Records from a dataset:
--- START ---

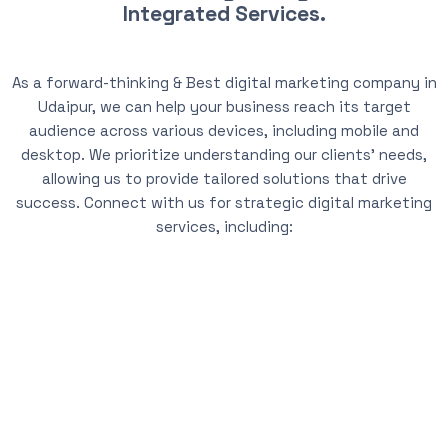
Integrated Services.
As a forward-thinking & Best digital marketing company in
Udaipur, we can help your business reach its target
audience across various devices, including mobile and
desktop. We prioritize understanding our clients’ needs,
allowing us to provide tailored solutions that drive
success. Connect with us for strategic digital marketing
services, including:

--- END ---

Copy the line containing "success. Connect with" and every line after it, through the last line of the records. Include nothing else.

**Output for this task**:
success. Connect with us for strategic digital marketing
services, including:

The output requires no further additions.